Exercise:
Exclude pictures and give again exactly the lines of the listing, beginning with its first line and ending with the one that contains "kunstnere fra RETUR modtager rejsende".

========

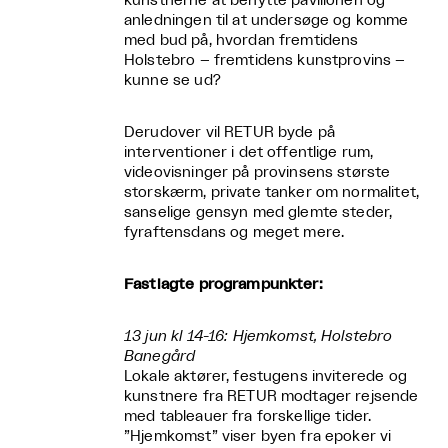
kunstnerne at benytte pavillonen og
anledningen til at undersøge og komme
med bud på, hvordan fremtidens
Holstebro – fremtidens kunstprovins –
kunne se ud?
Derudover vil RETUR byde på
interventioner i det offentlige rum,
videovisninger på provinsens største
storskærm, private tanker om normalitet,
sanselige gensyn med glemte steder,
fyraftensdans og meget mere.
Fastlagte programpunkter:
13 jun kl 14-16: Hjemkomst, Holstebro
Banegård
Lokale aktører, festugens inviterede og
kunstnere fra RETUR modtager rejsende
med tableauer fra forskellige tider.
”Hjemkomst” viser byen fra epoker vi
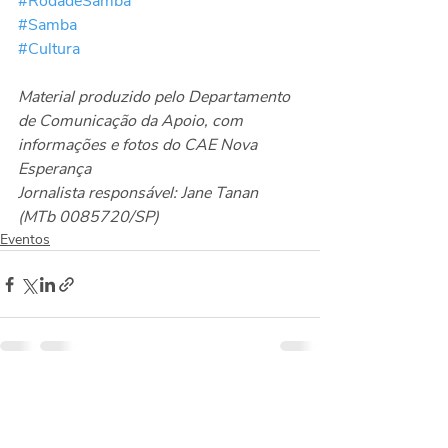
#RodadeSamba
#Samba
#Cultura
Material produzido pelo Departamento 
de Comunicação da Apoio, com 
informações e fotos do CAE Nova 
Esperança
Jornalista responsável: Jane Tanan 
(MTb 0085720/SP)
Eventos
Posts recentes
Ver tudo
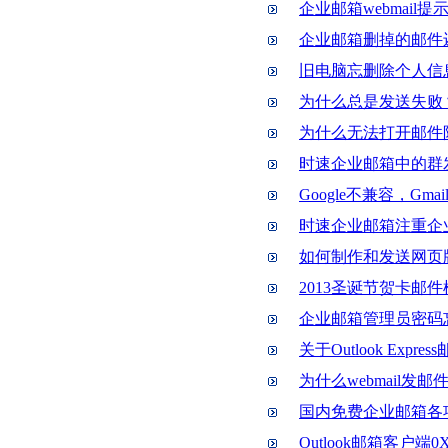
企业邮箱webmail
企业邮箱删掉的邮件
旧电脑忘删除个人信
为什么总是发送失败
为什么无法打开邮件
时速企业邮箱中的群
Google不兼容，Gmai
时速企业邮箱注重企
如何制作和发送网页
2013圣诞节贺卡邮
企业邮箱管理员密码
关于Outlook Exp
为什么webmail
国内免费企业邮箱各
Outlook邮箱客户端0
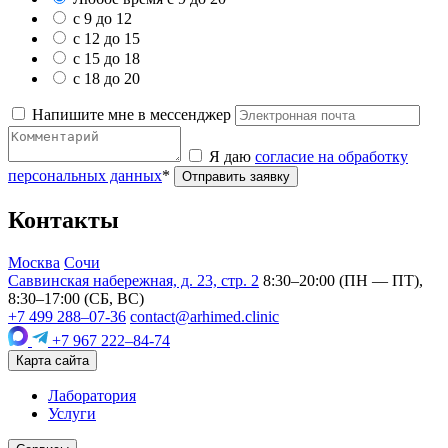
с 9 до 12
с 12 до 15
с 15 до 18
с 18 до 20
Напишите мне в мессенджер
Я даю
согласие на обработку
персональных данных
*
Отправить заявку
Контакты
Москва
Сочи
Саввинская набережная, д. 23, стр. 2
8:30–20:00 (ПН — ПТ),
8:30–17:00 (СБ, ВС)
+7 499 288–07-36
contact@arhimed.clinic
+7 967 222–84-74
Карта сайта
Лаборатория
Услуги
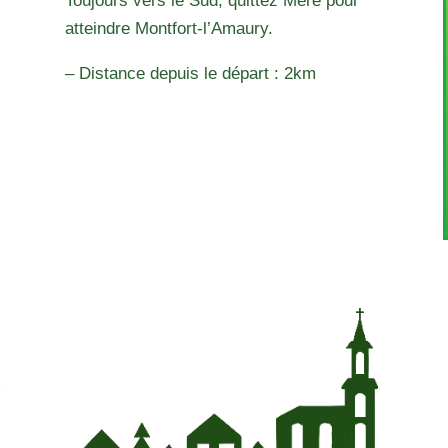
Toujours vers le Sud, quittez Méré pour
atteindre Montfort-l’Amaury.
– Distance depuis le départ : 2km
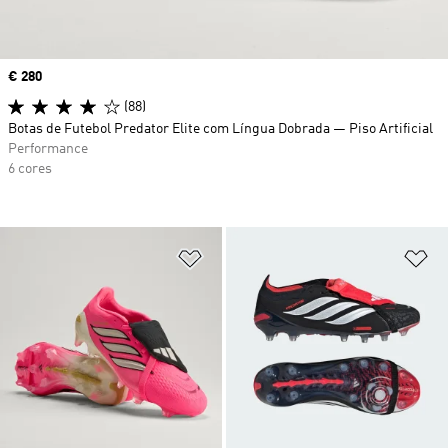
Price
€ 280
(88)
Botas de Futebol Predator Elite com Língua Dobrada — Piso Artificial
Performance
6 cores
Adicionar à Lista de Desejos
Ad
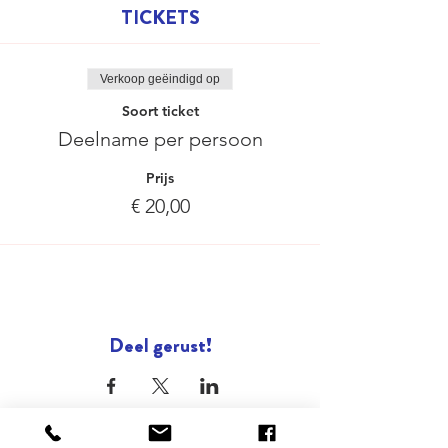
TICKETS
Verkoop geëindigd op
Soort ticket
Deelname per persoon
Prijs
€ 20,00
Deel gerust!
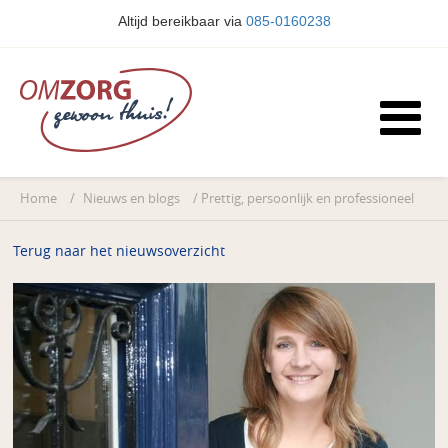
Altijd bereikbaar via
085-0160238
Home
/
Nieuws en blogs
/
Prettig, persoonlijk en professioneel
Terug naar het nieuwsoverzicht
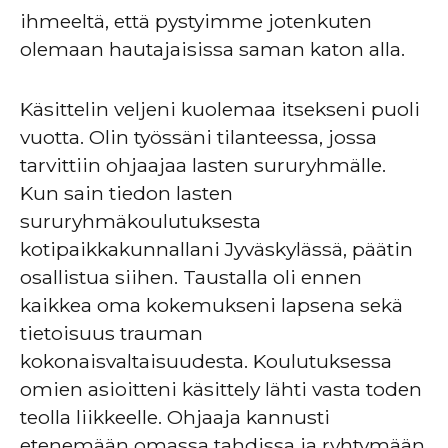
ihmeeltä, että pystyimme jotenkuten
olemaan hautajaisissa saman katon alla.
Käsittelin veljeni kuolemaa itsekseni puoli
vuotta. Olin työssäni tilanteessa, jossa
tarvittiin ohjaajaa lasten sururyhmälle.
Kun sain tiedon lasten
sururyhmäkoulutuksesta
kotipaikkakunnallani Jyväskylässä, päätin
osallistua siihen. Taustalla oli ennen
kaikkea oma kokemukseni lapsena sekä
tietoisuus trauman
kokonaisvaltaisuudesta. Koulutuksessa
omien asioitteni käsittely lähti vasta toden
teolla liikkeelle. Ohjaaja kannusti
etenemään omassa tahdissa ja ryhtymään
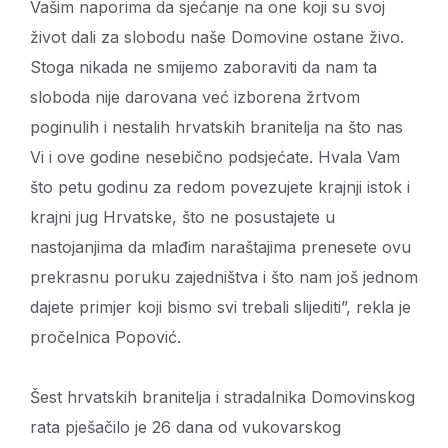
Vašim naporima da sjećanje na one koji su svoj
život dali za slobodu naše Domovine ostane živo.
Stoga nikada ne smijemo zaboraviti da nam ta
sloboda nije darovana već izborena žrtvom
poginulih i nestalih hrvatskih branitelja na što nas
Vi i ove godine nesebično podsjećate. Hvala Vam
što petu godinu za redom povezujete krajnji istok i
krajni jug Hrvatske, što ne posustajete u
nastojanjima da mlađim naraštajima prenesete ovu
prekrasnu poruku zajedništva i što nam još jednom
dajete primjer koji bismo svi trebali slijediti”, rekla je
pročelnica Popović.
Šest hrvatskih branitelja i stradalnika Domovinskog
rata pješačilo je 26 dana od vukovarskog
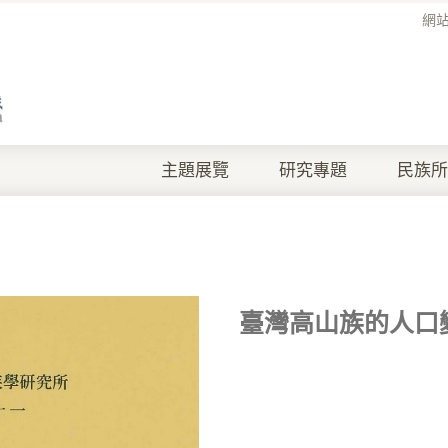
網
主題展覽
研究專題
民族所
臺灣高山族的人口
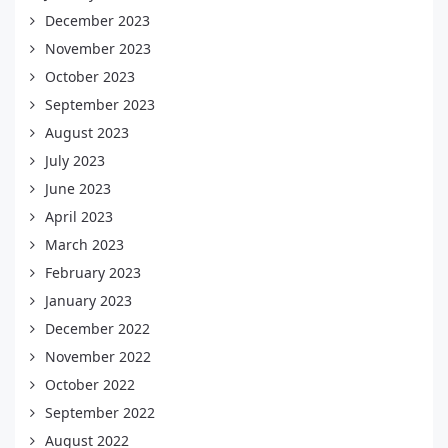
December 2023
November 2023
October 2023
September 2023
August 2023
July 2023
June 2023
April 2023
March 2023
February 2023
January 2023
December 2022
November 2022
October 2022
September 2022
August 2022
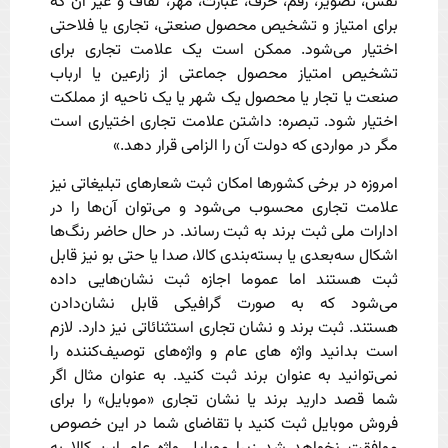
نقش، تصویر، رقم، حرف، عبارت، مهر، لفاف و غیر آن که
برای امتیاز و تشخیص محصول صنعتی، تجاری یا فلاحتی
اختیار می‌شود. ممکن است یک علامت تجاری برای
تشخیص امتیاز محصول جماعتی از زارعین یا ارباب
صنعت یا تجار یا محصول یک شهر یا یک ناحیه از مملکت
اختیار شود. تبصره: داشتن علامت تجاری اختیاری است
مگر در مواردی که دولت آن را الزامی قرار دهد.»
امروزه در برخی کشورها امکان ثبت شعارهای تبلیغاتی نیز
علامت تجاری محسوب می‌شود و می‌توان آن‌ها را در
ادارات ملی ثبت برند به ثبت رساند. در حال حاضر رنگ‌ها
اشکال سه‌بعدی یا بسته‌بندی کالا، صدا یا حتی بو نیز قابل
ثبت هستند اما عموما اجازه ثبت نشان‌هایی داده
می‌شود که به صورت گرافیکی قابل نشان‌دادن
هستند. ثبت برند و نشان تجاری استثنائاتی نیز دارد. لازم
است بدانید واژه های عام و واژه‌های توصیف‌کننده را
نمی‌توانید به عنوان برند ثبت کنید. به عنوان مثال اگر
شما قصد دارید برند یا نشان تجاری «موبایل» را برای
فروش موبایل ثبت کنید با تقاضای شما در این خصوص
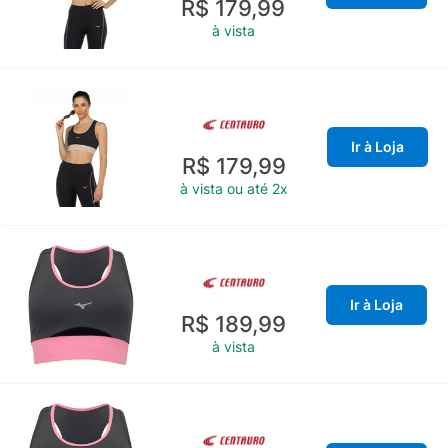
R$ 179,99
à vista
Ir à Loja
R$ 179,99
à vista ou até 2x
Ir à Loja
R$ 189,99
à vista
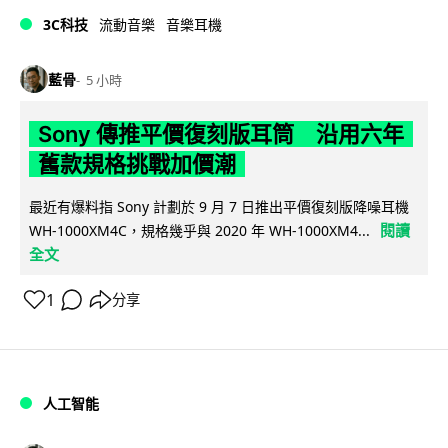
3C科技
流動音樂
音樂耳機
藍骨
5 小時
Sony 傳推平價復刻版耳筒 沿用六年
舊款規格挑戰加價潮
最近有爆料指 Sony 計劃於 9 月 7 日推出平價復刻版降噪耳機
閱讀
WH-1000XM4C，規格幾乎與 2020 年 WH-1000XM4...
全文
1
分享
人工智能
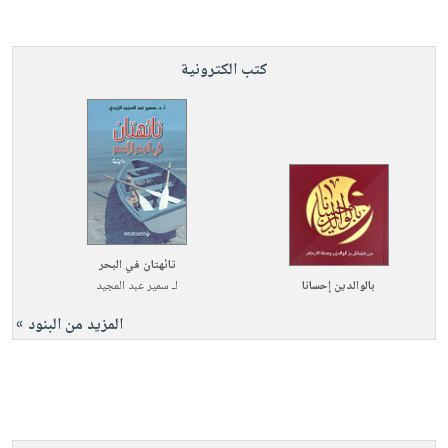
كتب الكترونية
تائهتان في البحر
بالوالدين إحسانا
لـ
سمير عبد المجيد
المزيد من البنود »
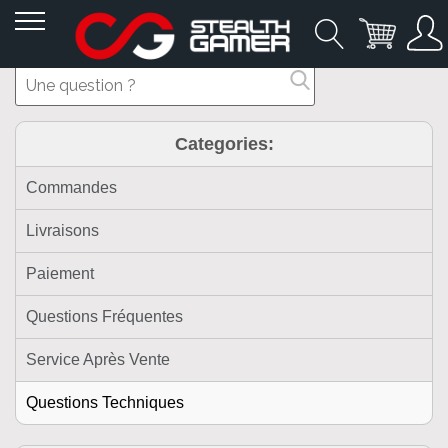
Allez
au
contenu
Categories:
Commandes
Livraisons
Paiement
Questions Fréquentes
Service Après Vente
Questions Techniques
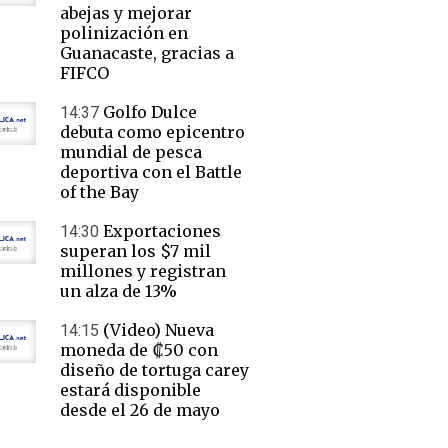
abejas y mejorar
polinización en
Guanacaste, gracias a
FIFCO
Golfo Dulce
14:37
debuta como epicentro
mundial de pesca
deportiva con el Battle
of the Bay
Exportaciones
14:30
superan los $7 mil
millones y registran
un alza de 13%
(Video) Nueva
14:15
moneda de ₡50 con
diseño de tortuga carey
estará disponible
desde el 26 de mayo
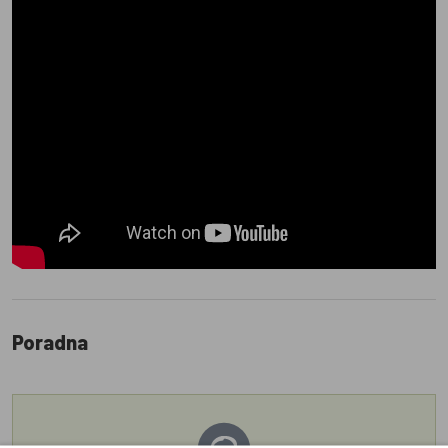
Poradna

========

Solution to this exercise:
kunstnerne at benytte pavillonen og
anledningen til at undersøge og komme
med bud på, hvordan fremtidens
Holstebro – fremtidens kunstprovins –
kunne se ud?
Derudover vil RETUR byde på
interventioner i det offentlige rum,
videovisninger på provinsens største
storskærm, private tanker om normalitet,
sanselige gensyn med glemte steder,
fyraftensdans og meget mere.
Fastlagte programpunkter:
13 jun kl 14-16: Hjemkomst, Holstebro
Banegård
Lokale aktører, festugens inviterede og
kunstnere fra RETUR modtager rejsende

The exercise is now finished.